Directions: Could you write out, word for word, only the lines from the one containing "크롤링/자동 수집하는 행위" through the last line of the data below?

[Dataset records]
:::::
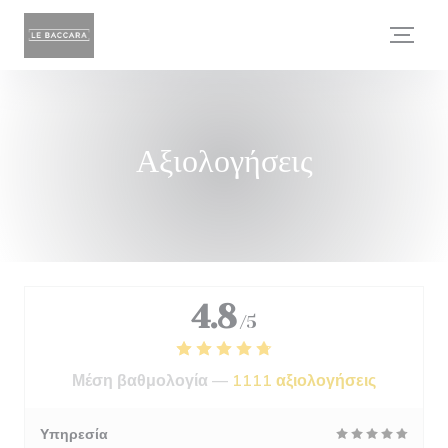
Πίνακας διαχείρισης "Μπισκότων" (Cookies)
Αξιολογήσεις
4.8
/5
Μέση βαθμολογία —
1111 αξιολογήσεις
Υπηρεσία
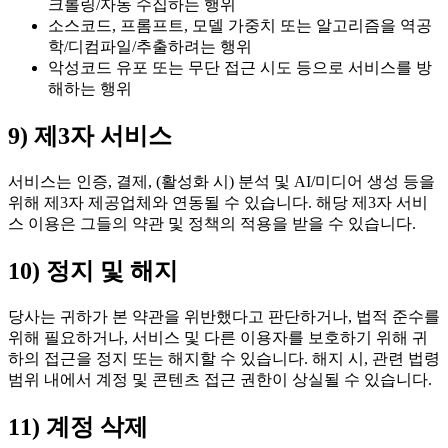
크롤링/자동 수집하는 행위
소스코드, 프롬프트, 모델 가중치 또는 알고리즘을 역공
학/디컴파일/추출하려는 행위
악성코드 유포 또는 무단 접근 시도 등으로 서비스를 방
해하는 행위
9) 제3자 서비스
서비스는 인증, 결제, (활성화 시) 분석 및 AI/미디어 생성 등을
위해 제3자 제공업체와 연동될 수 있습니다. 해당 제3자 서비
스 이용은 그들의 약관 및 정책의 적용을 받을 수 있습니다.
10) 정지 및 해지
당사는 귀하가 본 약관을 위반했다고 판단하거나, 법적 준수를
위해 필요하거나, 서비스 및 다른 이용자를 보호하기 위해 귀
하의 접근을 정지 또는 해지할 수 있습니다. 해지 시, 관련 법령
범위 내에서 계정 및 콘텐츠 접근 권한이 상실될 수 있습니다.
11) 계정 삭제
:::::
Response to the exercise:
크롤링/자동 수집하는 행위
소스코드, 프롬프트, 모델 가중치 또는 알고리즘을 역공
학/디컴파일/추출하려는 행위
악성코드 유포 또는 무단 접근 시도 등으로 서비스를 방
해하는 행위
9) 제3자 서비스
서비스는 인증, 결제, (활성화 시) 분석 및 AI/미디어 생성 등을
위해 제3자 제공업체와 연동될 수 있습니다. 해당 제3자 서비
스 이용은 그들의 약관 및 정책의 적용을 받을 수 있습니다.
10) 정지 및 해지
당사는 귀하가 본 약관을 위반했다고 판단하거나, 법적 준수를
위해 필요하거나, 서비스 및 다른 이용자를 보호하기 위해 귀
하의 접근을 정지 또는 해지할 수 있습니다. 해지 시, 관련 법령
범위 내에서 계정 및 콘텐츠 접근 권한이 상실될 수 있습니다.
11) 계정 삭제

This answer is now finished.